X-ray Microscope: Seeing Cells in 3-D

Mark LeGros, who spent three years building the world's first x-ray microscope dedicated to cell biology, greeted me at the Lawrence Berkeley National Laboratory (LBNL) with a welcoming handshake and an accent which clips along in a musical pace, an acoustic stamp of his New Zealand roots.

I spent an hour in April talking with him about the challenges and rewards of creating a device which can capture a truer, more accurate representation of a whole cell and its organelles, or the tiny but essential cellular structures such as a cell's nucleus and its mitochondria, the latter of which supply a cell with energy.

I asked him to take me back to that moment when he and the diverse team of researchers, including biologists, physicists, chemists and computer scientists, who comprise the National Center of X-ray Tomography at LBNL powered up the microscope and waited anxiously for the first images to arrive of a yeast cell, the first biological specimen they selected for imaging.

"I wasn’t sure exactly just how well this was gonna work out. But it turned out that it was beautiful...and everybody associated with the project was stunned with the degree of detail that it revealed about the internal structure of a cell and the chromatin, which is the genetic material of the cell," he said.

It's important to note that this x-ray microscope by no means makes obsolete other imaging modalities such as light microscopy and electron microscopy. For one thing, the cell sample is frozen to hold the structures in place and protect them from the x-rays which have much greater penetrating power than visible light because x-rays have much shorter wavelengths than light rays. So it can't capture dynamic activity of cells moving in real-time, which a confocal microscope can capture. Also, while the resolution possible with the x-ray microscope is five times greater than a light microscope, an electron microscope, which uses electrons to penetrate ultra-thin sections of cells, provides better resolution than the x-ray microscope.

Nonetheless, what this x-ray microscope offers, unlike an electron microscope, is the ability to see a whole cell in its native state, with the only preparation being the freezing of the cell sample. Its worth noting that many of the images of cells people recall from their high school biology days were taken with electron microscopes which required the cells to be dehydrated and stained with heavy metals to bind the electrons to the cell and generate an image. Since a cell is 70% water, dehydration and staining can degrade delicate cellular structures and make it difficult to accurately visualize them.
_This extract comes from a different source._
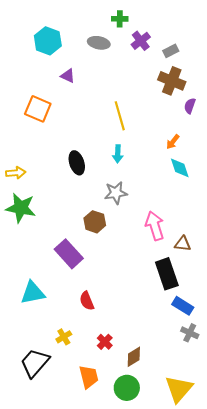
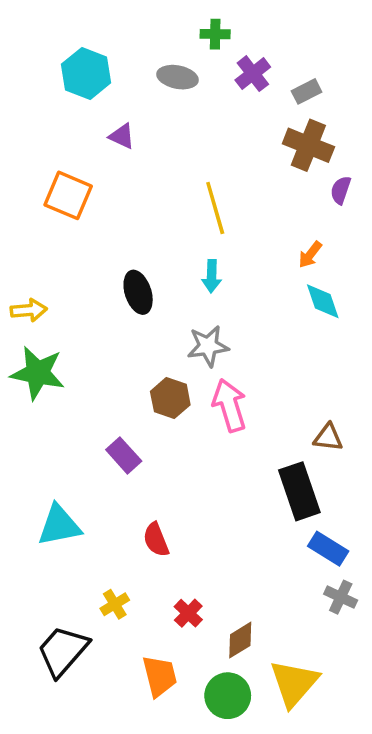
pink arrow: (155, 226) -> (229, 405), moved
purple rectangle: (69, 254) -> (124, 455), size x0.7
yellow triangle: (179, 389) -> (294, 683), moved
Not only does the x-ray microscope therefore offer a truer representation of a cell but it also brings the world of the cell into stunning 3-D life thanks to a technique known as tomography.
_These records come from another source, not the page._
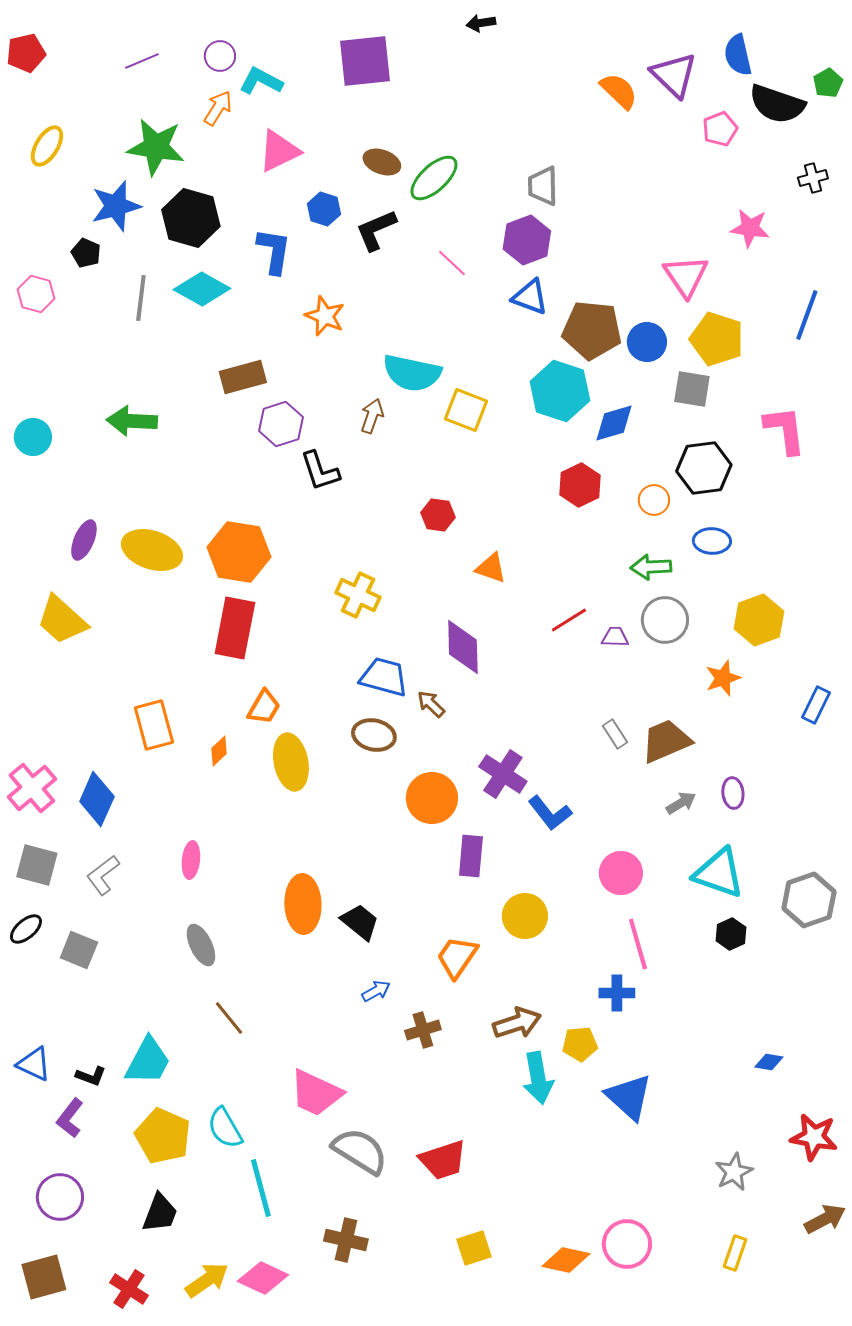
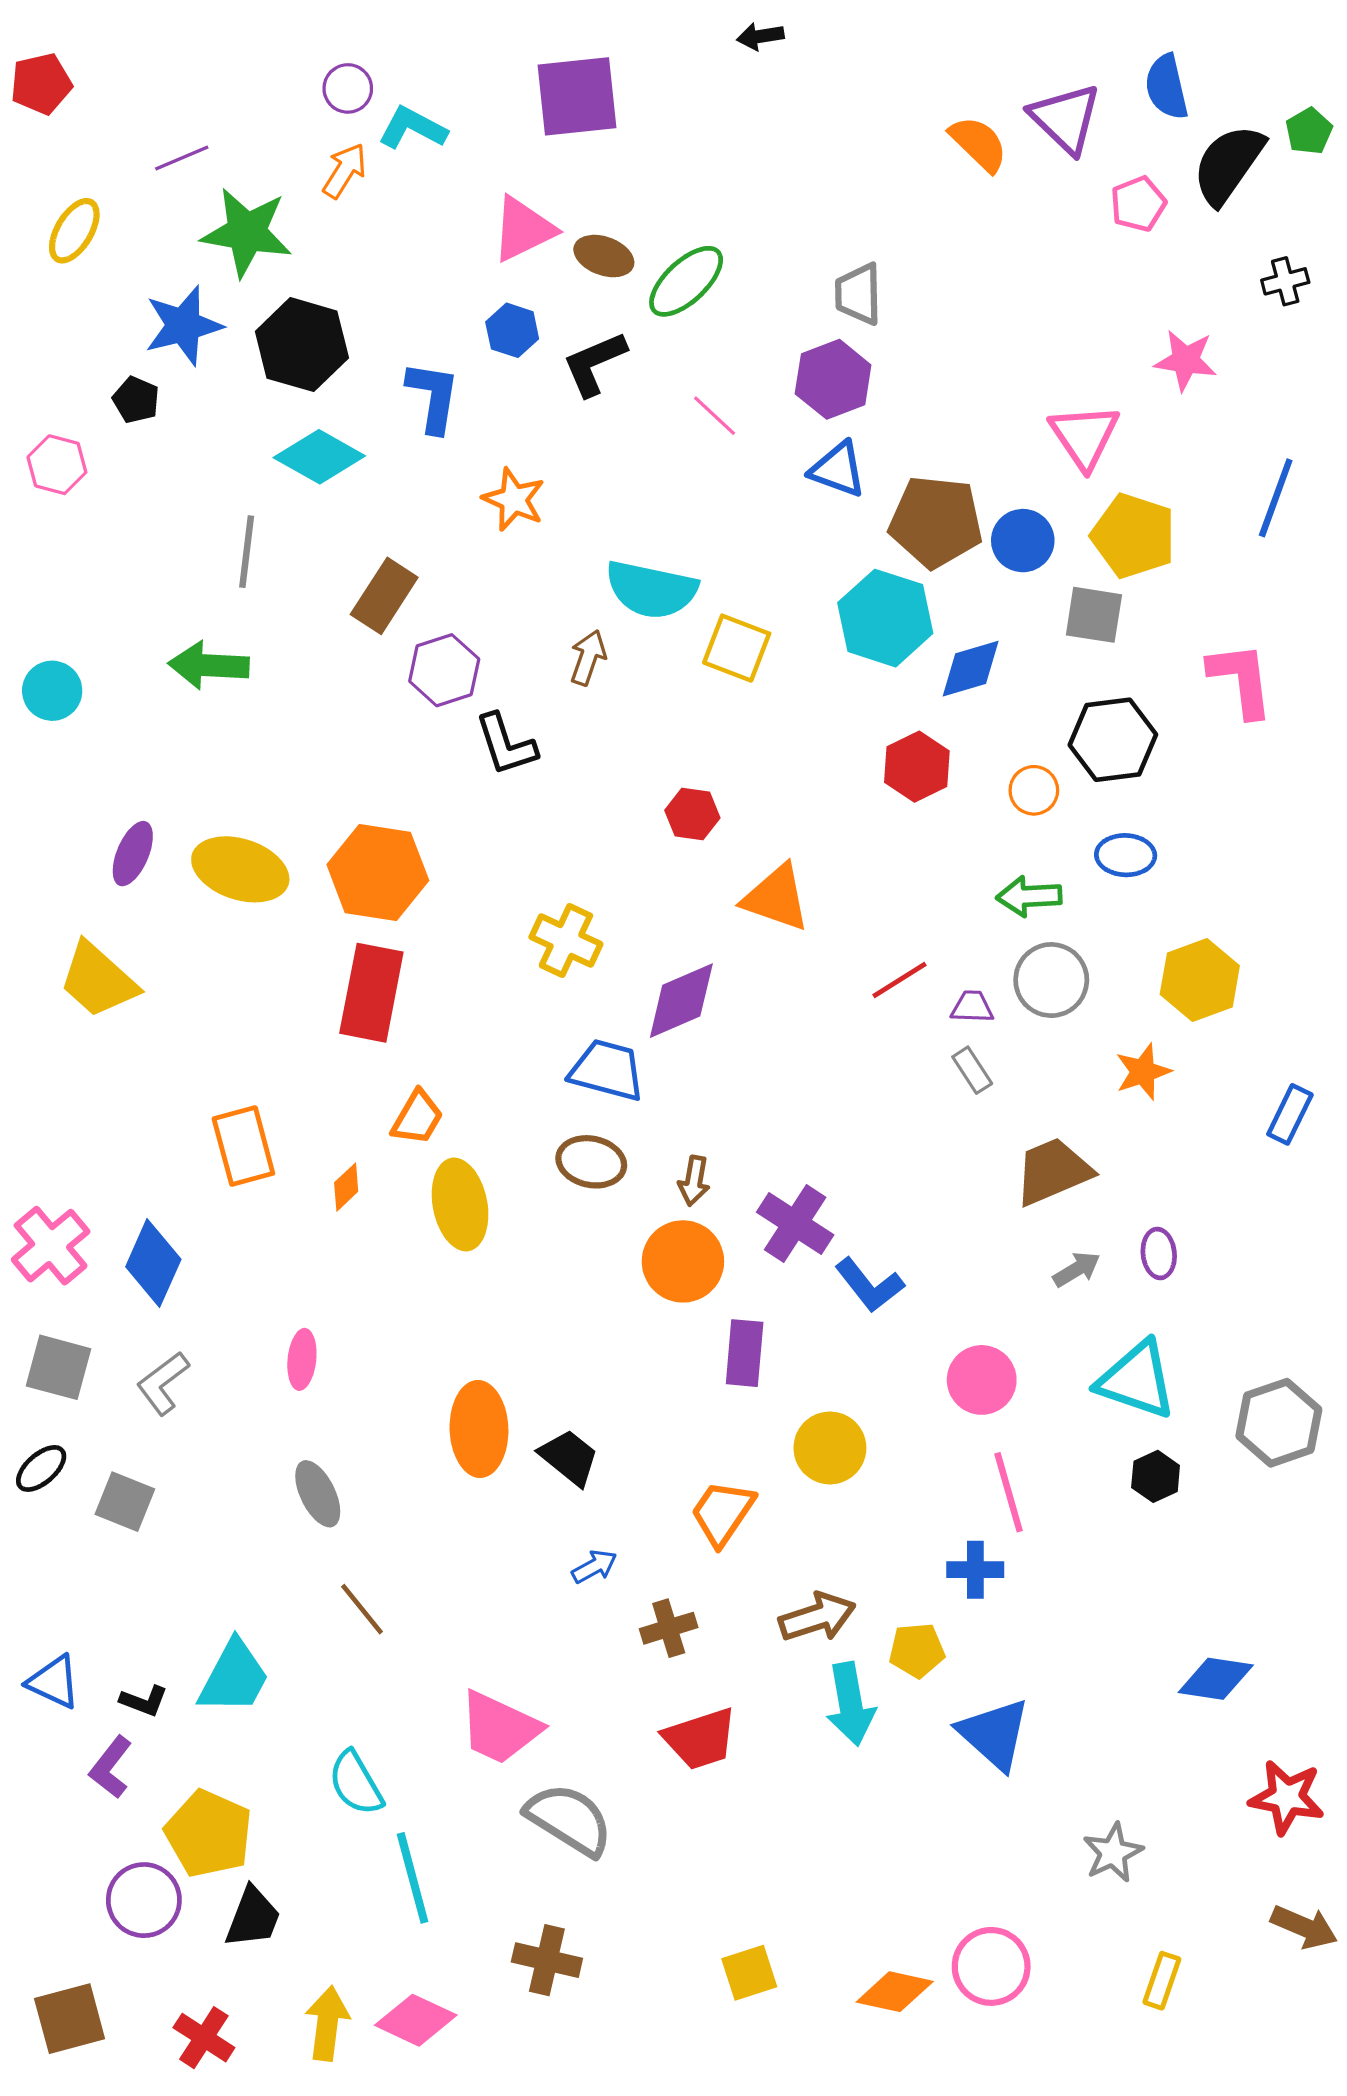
purple line: (142, 61) -> (182, 158), moved
black semicircle: (777, 104) -> (1228, 164), turned 106
pink triangle: (279, 151) -> (523, 229), moved
gray line: (141, 298) -> (247, 552), moved
brown rectangle: (243, 377) -> (384, 596), turned -42
orange triangle: (491, 568) -> (776, 898), size x1.4
purple diamond: (463, 647) -> (681, 1001), moved, turned 68
brown arrow: (431, 704) -> (694, 1181), moved, turned -124
gray rectangle: (615, 734) -> (972, 1070), moved
blue diamond: (769, 1062) -> (1216, 1679), size x1.6
yellow pentagon: (163, 1136) -> (209, 1834), moved
red trapezoid: (443, 1160) -> (700, 1739), moved
gray star: (734, 1172) -> (1113, 1853), moved
purple circle: (60, 1197) -> (144, 1900), moved
brown arrow: (825, 1219) -> (1304, 1927), turned 51
yellow arrow: (207, 1280) -> (327, 2023), turned -48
Here, a sample of cells is placed in the microscope and rotated 360 degrees. While it rotates, x-rays illuminate the carbon and nitrogen present in all biological cells and rapid-fire black and white x-ray images display the absorption of the x-rays by the organic material in every part of the cell. All of this happens in about 30 seconds. Computer software then allows the team to process, in a mere five to ten minutes, the individual x-ray images and reconstruct a 3-D portrait of the cell which is possible since the cell has been imaged from every conceivable angle, allowing not only the shapes of its structures to be seen but also the amount of biological material such as the DNA packed into the cell's nucleus.
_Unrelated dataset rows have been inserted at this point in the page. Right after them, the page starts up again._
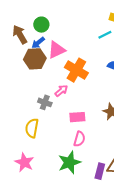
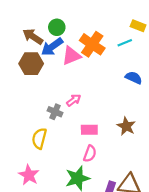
brown arrow: (20, 34) -> (33, 37), turned -30
blue arrow: (38, 43) -> (52, 47), size x1.5
brown hexagon: (35, 59) -> (31, 64), moved
orange cross: (76, 70) -> (92, 44), moved

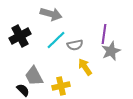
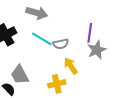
cyan line: (56, 40) -> (42, 39), turned 75
yellow cross: (61, 86) -> (57, 84), moved

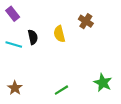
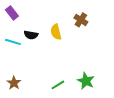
black semicircle: (33, 37) -> (31, 35), turned 112
green star: (103, 83) -> (86, 81), moved

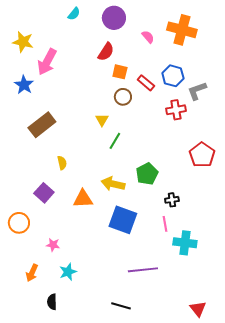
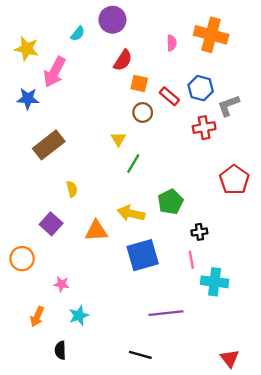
cyan semicircle: (74, 14) -> (78, 34), moved
purple circle: (114, 18) -> (112, 20), moved
pink semicircle: (148, 37) -> (172, 43), turned 40
blue star: (24, 85) -> (28, 99), turned -30
blue square: (123, 220) -> (143, 255), turned -36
This novel form of 3-D imaging is revealing new insight into the organization of the active genes - the euchromatin - and the silenced genes - the heterochromatin - in the nucleus.

"So we can see now for the first time that the heterochromatin, or those silenced genes, are more crowded than the euchromatin regions. And we can actually quantify that and say that it’s 28% more crowded," said Carolyn Larabell, a microbiologist and the Director of the National Center for X-ray Tomography.

So why is it important to quantify the amount of active genes versus silenced genes in a cell's nucleus? For one thing, in certain diseases like cancer, previously silenced genes become active and the nucleus grows larger. So perhaps this new level of insight can shed light on the progression of cancer and perhaps even offer an early tool for its onset, well before symptoms appear. A three-dimensional window into cells may also lead to the development of better designed and consequently, more effective drug treatments.

"It’s important to see these structures in 3-D (because) you want to test drugs on cells to see if they’re having the effect that you think they are," said Larabell. "If you get a single section, you have just a very thin window on what might be happening to that cell. (So) you want to see what’s happening throughout the entire cell," she added.

Whether it's the life cycle of the deadly malaria parasite or the breakdown of sugars from plants in the production of biofuels, this exciting new imaging tool is providing a richer understanding of important biological processes.

But as ingenious as this microscope is, it can't compare to the ingenuity and complexity of the microscopic world of cells which we've strained for so long to bring into focus.